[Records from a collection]

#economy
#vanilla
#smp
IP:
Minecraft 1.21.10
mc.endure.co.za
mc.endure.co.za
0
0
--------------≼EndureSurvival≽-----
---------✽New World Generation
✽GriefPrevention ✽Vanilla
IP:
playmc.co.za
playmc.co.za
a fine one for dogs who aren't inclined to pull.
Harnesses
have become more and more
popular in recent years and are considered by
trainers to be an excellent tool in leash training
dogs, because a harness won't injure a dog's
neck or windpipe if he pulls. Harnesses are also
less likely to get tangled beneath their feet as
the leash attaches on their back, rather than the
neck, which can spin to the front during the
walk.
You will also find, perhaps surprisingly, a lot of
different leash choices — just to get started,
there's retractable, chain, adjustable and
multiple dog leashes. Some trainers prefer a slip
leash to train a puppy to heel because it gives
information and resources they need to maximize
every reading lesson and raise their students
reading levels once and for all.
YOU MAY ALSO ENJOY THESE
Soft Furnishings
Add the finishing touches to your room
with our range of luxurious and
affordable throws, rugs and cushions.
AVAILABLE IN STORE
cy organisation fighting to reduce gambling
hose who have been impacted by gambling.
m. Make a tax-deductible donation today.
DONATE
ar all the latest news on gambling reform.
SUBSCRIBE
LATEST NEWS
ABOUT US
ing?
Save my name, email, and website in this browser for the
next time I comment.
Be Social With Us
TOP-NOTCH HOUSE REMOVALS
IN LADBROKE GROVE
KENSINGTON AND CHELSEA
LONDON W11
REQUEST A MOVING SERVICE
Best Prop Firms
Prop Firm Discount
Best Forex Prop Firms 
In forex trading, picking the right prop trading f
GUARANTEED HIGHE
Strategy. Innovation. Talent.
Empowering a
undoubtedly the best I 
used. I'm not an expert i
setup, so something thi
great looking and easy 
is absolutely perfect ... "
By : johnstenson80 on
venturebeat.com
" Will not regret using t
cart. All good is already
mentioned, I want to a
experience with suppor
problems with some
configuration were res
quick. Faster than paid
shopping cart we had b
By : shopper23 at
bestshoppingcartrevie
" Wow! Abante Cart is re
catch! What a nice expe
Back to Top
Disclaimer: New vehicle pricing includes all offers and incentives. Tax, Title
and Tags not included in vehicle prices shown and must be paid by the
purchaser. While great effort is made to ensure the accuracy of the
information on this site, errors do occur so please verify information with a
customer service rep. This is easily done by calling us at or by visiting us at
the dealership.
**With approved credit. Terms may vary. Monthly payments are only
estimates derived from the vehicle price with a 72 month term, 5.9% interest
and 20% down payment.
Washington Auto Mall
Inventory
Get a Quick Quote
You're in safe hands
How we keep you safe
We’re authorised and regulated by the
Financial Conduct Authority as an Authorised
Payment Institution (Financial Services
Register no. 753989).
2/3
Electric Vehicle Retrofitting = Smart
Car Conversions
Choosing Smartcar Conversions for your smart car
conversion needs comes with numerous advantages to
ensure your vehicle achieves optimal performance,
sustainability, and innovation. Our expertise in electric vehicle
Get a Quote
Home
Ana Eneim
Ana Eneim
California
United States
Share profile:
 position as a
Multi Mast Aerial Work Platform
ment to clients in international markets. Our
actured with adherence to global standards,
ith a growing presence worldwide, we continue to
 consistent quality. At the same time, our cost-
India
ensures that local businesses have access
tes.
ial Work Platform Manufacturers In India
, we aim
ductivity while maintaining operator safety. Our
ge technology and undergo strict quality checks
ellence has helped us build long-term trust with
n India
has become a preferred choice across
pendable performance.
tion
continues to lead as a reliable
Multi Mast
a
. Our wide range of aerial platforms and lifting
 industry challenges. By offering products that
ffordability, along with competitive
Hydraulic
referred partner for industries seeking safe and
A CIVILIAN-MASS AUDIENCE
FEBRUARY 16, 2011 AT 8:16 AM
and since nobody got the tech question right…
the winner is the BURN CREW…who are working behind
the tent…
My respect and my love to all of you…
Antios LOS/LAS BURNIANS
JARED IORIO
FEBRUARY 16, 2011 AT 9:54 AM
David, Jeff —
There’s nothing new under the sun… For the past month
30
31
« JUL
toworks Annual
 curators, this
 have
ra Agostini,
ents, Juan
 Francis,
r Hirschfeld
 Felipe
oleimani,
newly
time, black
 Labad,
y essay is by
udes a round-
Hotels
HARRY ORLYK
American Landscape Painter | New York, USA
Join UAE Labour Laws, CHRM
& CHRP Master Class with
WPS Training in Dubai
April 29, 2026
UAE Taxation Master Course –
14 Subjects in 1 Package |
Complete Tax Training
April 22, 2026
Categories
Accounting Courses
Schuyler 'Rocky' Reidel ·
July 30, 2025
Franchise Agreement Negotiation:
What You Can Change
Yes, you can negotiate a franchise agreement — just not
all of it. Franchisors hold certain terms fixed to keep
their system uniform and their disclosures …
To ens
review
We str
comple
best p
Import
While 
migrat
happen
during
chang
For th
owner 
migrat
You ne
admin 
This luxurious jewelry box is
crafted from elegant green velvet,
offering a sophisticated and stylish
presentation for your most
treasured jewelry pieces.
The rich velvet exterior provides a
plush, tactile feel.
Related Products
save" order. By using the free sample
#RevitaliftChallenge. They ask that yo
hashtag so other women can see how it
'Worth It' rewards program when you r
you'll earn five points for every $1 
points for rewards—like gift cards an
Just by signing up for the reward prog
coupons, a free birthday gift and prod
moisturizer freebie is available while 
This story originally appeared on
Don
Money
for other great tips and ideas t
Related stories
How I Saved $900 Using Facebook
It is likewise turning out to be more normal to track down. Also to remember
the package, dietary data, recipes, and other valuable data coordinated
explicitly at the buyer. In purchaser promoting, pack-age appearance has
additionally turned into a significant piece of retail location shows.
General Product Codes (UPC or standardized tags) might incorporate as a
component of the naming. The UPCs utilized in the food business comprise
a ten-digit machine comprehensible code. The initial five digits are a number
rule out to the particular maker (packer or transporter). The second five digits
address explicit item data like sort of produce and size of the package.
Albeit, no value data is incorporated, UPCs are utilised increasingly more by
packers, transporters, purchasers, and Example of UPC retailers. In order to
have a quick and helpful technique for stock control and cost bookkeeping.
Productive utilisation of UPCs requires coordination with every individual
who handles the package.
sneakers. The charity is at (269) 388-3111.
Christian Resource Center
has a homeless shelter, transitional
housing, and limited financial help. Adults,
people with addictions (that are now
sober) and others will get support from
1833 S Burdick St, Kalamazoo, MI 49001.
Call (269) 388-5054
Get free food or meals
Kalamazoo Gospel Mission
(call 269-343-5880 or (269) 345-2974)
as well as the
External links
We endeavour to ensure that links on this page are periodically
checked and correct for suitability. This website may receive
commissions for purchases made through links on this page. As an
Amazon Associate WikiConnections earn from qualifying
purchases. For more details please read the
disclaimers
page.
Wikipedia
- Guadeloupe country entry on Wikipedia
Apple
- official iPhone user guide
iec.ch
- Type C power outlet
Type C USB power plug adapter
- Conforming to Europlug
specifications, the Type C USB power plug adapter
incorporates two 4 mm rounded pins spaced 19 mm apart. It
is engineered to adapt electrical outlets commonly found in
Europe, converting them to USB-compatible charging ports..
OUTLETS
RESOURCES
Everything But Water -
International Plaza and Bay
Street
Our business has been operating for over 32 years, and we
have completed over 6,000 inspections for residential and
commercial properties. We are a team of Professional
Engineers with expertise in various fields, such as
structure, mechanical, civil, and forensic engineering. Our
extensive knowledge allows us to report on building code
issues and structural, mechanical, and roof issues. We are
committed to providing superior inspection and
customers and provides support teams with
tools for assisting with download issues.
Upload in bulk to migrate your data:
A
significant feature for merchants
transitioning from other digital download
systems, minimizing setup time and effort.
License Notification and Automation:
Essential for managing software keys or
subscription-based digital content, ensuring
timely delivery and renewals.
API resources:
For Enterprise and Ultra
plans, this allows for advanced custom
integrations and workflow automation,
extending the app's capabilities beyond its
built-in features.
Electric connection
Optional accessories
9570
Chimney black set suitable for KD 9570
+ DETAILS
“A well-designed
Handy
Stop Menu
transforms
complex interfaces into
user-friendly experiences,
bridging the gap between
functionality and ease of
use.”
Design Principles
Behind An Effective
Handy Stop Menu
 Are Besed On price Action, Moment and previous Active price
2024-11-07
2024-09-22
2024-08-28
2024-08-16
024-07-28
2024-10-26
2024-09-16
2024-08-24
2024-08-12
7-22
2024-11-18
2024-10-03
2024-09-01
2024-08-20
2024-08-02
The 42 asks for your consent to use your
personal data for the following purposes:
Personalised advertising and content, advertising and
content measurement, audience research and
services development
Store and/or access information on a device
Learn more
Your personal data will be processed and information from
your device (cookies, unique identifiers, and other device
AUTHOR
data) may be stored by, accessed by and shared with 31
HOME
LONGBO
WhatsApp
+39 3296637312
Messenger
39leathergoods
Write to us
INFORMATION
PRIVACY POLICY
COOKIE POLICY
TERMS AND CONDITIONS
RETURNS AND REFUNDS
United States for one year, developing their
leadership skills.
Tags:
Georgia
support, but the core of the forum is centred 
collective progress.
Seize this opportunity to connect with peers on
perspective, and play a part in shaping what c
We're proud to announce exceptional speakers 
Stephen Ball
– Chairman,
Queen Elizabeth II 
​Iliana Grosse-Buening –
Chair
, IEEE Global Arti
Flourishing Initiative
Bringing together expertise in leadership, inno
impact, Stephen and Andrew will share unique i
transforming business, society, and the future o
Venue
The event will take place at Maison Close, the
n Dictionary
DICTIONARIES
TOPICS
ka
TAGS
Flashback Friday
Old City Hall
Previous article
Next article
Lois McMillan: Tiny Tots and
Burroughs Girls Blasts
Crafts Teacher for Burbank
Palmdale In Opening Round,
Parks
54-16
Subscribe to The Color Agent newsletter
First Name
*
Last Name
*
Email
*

# Task brief:
Pull every line that holds the string "jewelry" out of the records.

# Final answer:
This luxurious jewelry box is
treasured jewelry pieces.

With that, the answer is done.